With the recent rekindling of the #MeToo Movement (originally started in 2006 by activist Tarana Burke), the rise of “Incels” (men who are “involuntarily celibate” due to lack of appeal to women who are seeking sexual partners), and increased public discussion of sexual aggression — particularly that of men toward women — and sex-related crimes, many researchers have turned their attention to understanding what causes these behaviors.
Recently, Australian researchers Khandis R. Blake, Brock Bastian, and Thomas F. Denson examined the effect of sexualization of women on men’s aggression toward them. Their findings were published in the journal Aggressive Behavior.
The researchers predicted that men would behave more aggressively toward sexualized women than non-sexualized women because the sexualization would increase the men’s romantic or sexual arousal, desire to have a romantic partner, and desire to be considered attractive (i.e., sex goals). The researchers also expected that men who experienced higher levels of aggression would feel more sexually dominant over women.
To text these predictions, they conducted an experiment in which single, heterosexual men interacted with a prerecorded video of a sexualized or non-sexualized woman through what they were told was a dating portal connected to a student at another university.
Participants completed a questionnaire that measures typical aggression levels, followed by a video dating game in which they viewed a pre-recorded video of a woman who was either sexualized (wearing sexy clothing and said that she was open to casual sex) or non-sexualized (wearing neutral clothing and said that she was not open to casual sex). Following the video, the men completed a survey that measured their sex goal activation. They then received written feedback stating that the woman from the video was not interested in dating them.
For the final part of the experiment, the men completed an aggression paradigm in which they were told that they were competing with the woman from the video on reaction time. If they “won” any given trial, they would blast her with white noise, the intensity and duration of which they selected themselves. When they “lost,” they were blasted instead, supposedly by the woman. This allowed the researchers to measure the men’s aggression toward the woman who had recently rejected them as potential partners.

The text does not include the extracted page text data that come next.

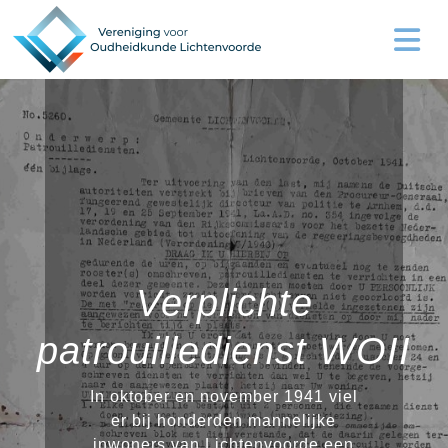
Verplichte
patrouilledienst WOII
In oktober en november 1941 viel
er bij honderden mannelijke
inwoners van Lichtenvoorde een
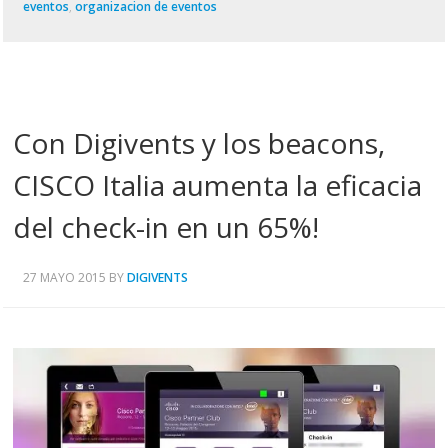
eventos
,
organizacion de eventos
Con Digivents y los beacons,
CISCO Italia aumenta la eficacia
del check-in en un 65%!
27 MAYO 2015
BY
DIGIVENTS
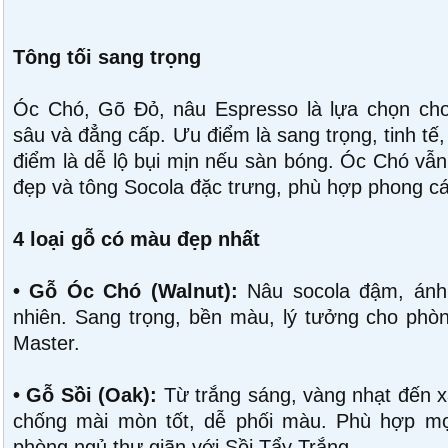
Tông tối sang trọng
Óc Chó, Gõ Đỏ, nâu Espresso là lựa chọn cho
sâu và đẳng cấp. Ưu điểm là sang trọng, tinh tế,
điểm là dễ lộ bụi mịn nếu sàn bóng. Óc Chó vẫ
đẹp và tông Socola đặc trưng, phù hợp phong cá
4 loại gỗ có màu đẹp nhất
• Gỗ Óc Chó (Walnut):
Nâu socola đậm, ánh 
nhiên. Sang trọng, bền màu, lý tưởng cho phò
Master.
• Gỗ Sồi (Oak):
Từ trắng sáng, vàng nhạt đến x
chống mài mòn tốt, dễ phối màu. Phù hợp mọi
phòng ngủ thư giãn với Sồi Tẩy Trắng.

Participants assigned to the sexualized condition reported higher sex goals, and aggression (measured by the white noise-blasting paradigm) was positively correlated with sex goal activation following rejection, supporting Blake, Bastian, and Denson’s hypotheses.
The researchers explain that when men interact with a sexualized woman, they presume that she is more sexually available and suffer a bigger blow to their ego when such women reject them. The extent to which this is true on an individual basis depends on whether or not they believe their sexual interest in the women who reject them is returned; if they expect her to be interested in them and are then rejected, their sex goals have been activated, and they experience greater disappointment after facing rejection than if they did not think they had a chance in the first place.

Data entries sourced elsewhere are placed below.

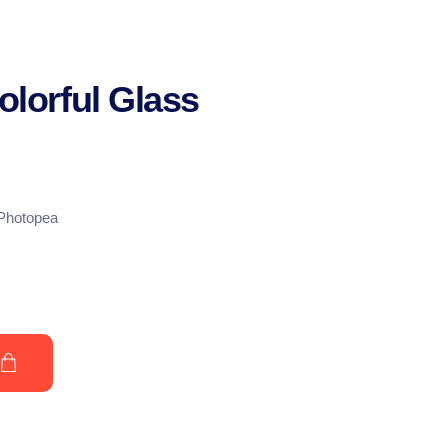
lorful Glass
 Photopea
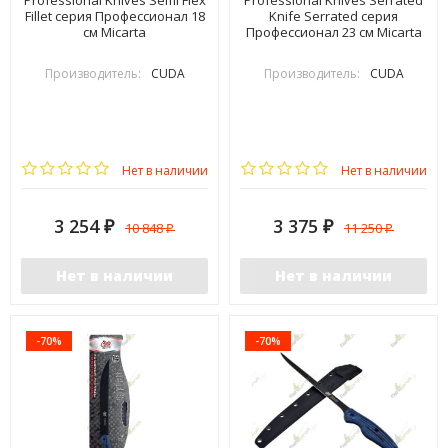
Professional Knives Semi Flex
Professional Knives Serrated
Fillet серия Профессионал 18
Knife Serrated серия
см Micarta
Профессионал 23 см Micarta
Производитель:
CUDA
Производитель:
CUDA
Нет в наличии
Нет в наличии
3 254
3 375
10 848
11 250
₽
₽
₽
₽
Нет в наличии
Нет в наличии
-70%
-70%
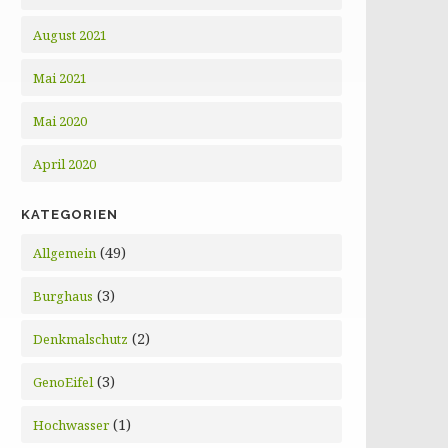
August 2021
Mai 2021
Mai 2020
April 2020
KATEGORIEN
(49)
Allgemein
(3)
Burghaus
(2)
Denkmalschutz
(3)
GenoEifel
(1)
Hochwasser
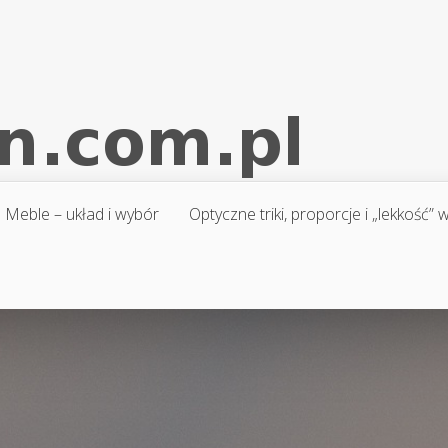
Meble – układ i wybór
Optyczne triki, proporcje i „lekkość”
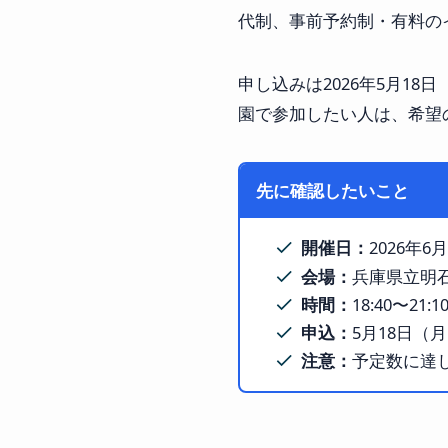
代制、事前予約制・有料の
申し込みは2026年5月1
園で参加したい人は、希望
先に確認したいこと
開催日：
2026年
会場：
兵庫県立明石
時間：
18:40〜21
申込：
5月18日（
注意：
予定数に達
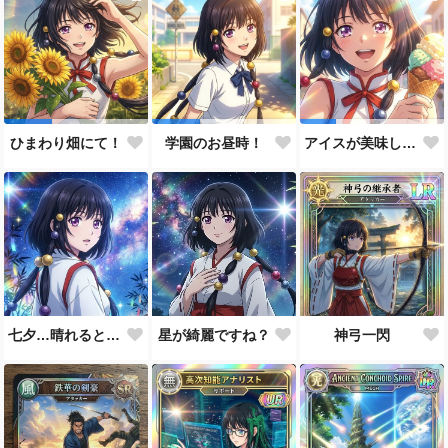
ひまわり畑にて！
学園のお昼時！
アイスが美味しい季節です
七夕…晴れると良いなぁ。
星が綺麗ですね？
神弓一閃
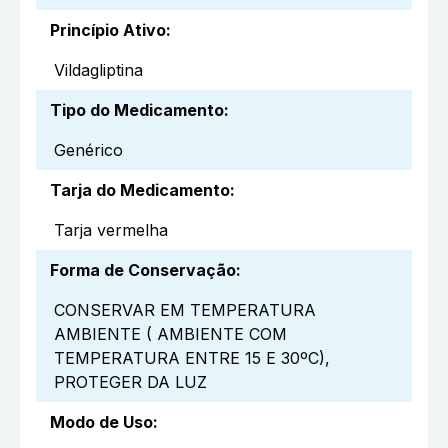
Princípio Ativo
:
Vildagliptina
Tipo do Medicamento
:
Genérico
Tarja do Medicamento
:
Tarja vermelha
Forma de Conservação
:
CONSERVAR EM TEMPERATURA
AMBIENTE ( AMBIENTE COM
TEMPERATURA ENTRE 15 E 30ºC),
PROTEGER DA LUZ
Modo de Uso
:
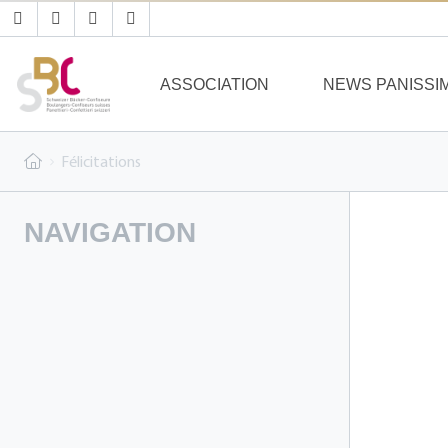
ASSOCIATION
NEWS PANISSI
Félicitations
NAVIGATION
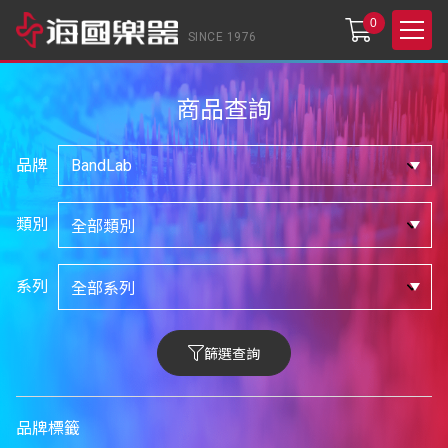
0
SINCE 1976
商品查詢
品牌
類別
系列
篩選查詢
品牌標籤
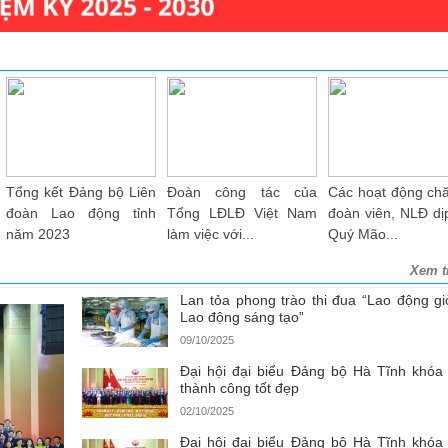
h
Lãnh đạo Tổng Liên
Liên đoàn Lao động
Tôn vinh và tặn
m
đoàn Lao động Việt
tỉnh gắn biển công trình
khen của UBND
Nam tặng quà...
chào...
cho 50 CNLĐ...
Xem t
Lan tỏa phong trào thi đua “Lao động giỏ
Lao động sáng tạo”
09/10/2025
Đại hội đại biểu Đảng bộ Hà Tĩnh khóa
thành công tốt đẹp
02/10/2025
Đại hội đại biểu Đảng bộ Hà Tĩnh khóa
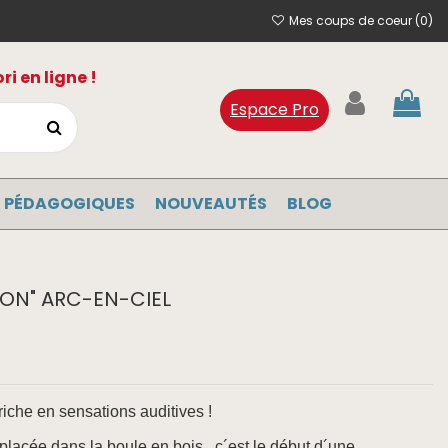
Mes coups de coeur (
0
)
i en ligne !
Espace Pro
 PÉDAGOGIQUES
NOUVEAUTÉS
BLOG
SON" ARC-EN-CIEL
 riche en sensations auditives !
placée dans la boule en bois , c´est le début d´une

The aggression displayed by the participants of this study can be partially explained by men’s entitlement to sex. If men think they are entitled to a sexual relationship with a woman, they are less likely to exhibit self-control, more likely to endorse traditional gender roles, and more likely to be hostile toward women.
Past research has suggested that sex goal activation in men can lead to aggression toward women later, regardless of whether they are sexualized.
Another possibility for future research in this area would be to conduct a similar experiment with face-to-face interaction. It would be more difficult to control for subtle differences in the woman’s speech and behavior, but it might allow researchers to observe this pattern in a more natural situation.
The researchers hope that these findings will contribute to our understanding of male aggression and help reduce sexual violence. This is a timely study because it illustrates that sexualization of a woman, in and of itself, does not directly cause aggression. It increases sex goal activation in men, which in turn can increase aggression.
This is not a call for women to choose non-sexualized clothing, to avoid advertising their sexual availability to men, or to be careful about how they tell the men who pursue them that they are not interested. Ultimately, individuals must choose whether to act on their aggressive impulses, and it is possible to overcome those impulses and manage a blow to one’s self-esteem in a healthy way.
The study, “Heightened male aggression toward sexualized women following romantic rejection: The mediating role of sex goal activation“, was authored by Khandis R. Blake, Brock Bastian, and Thomas F. Denson.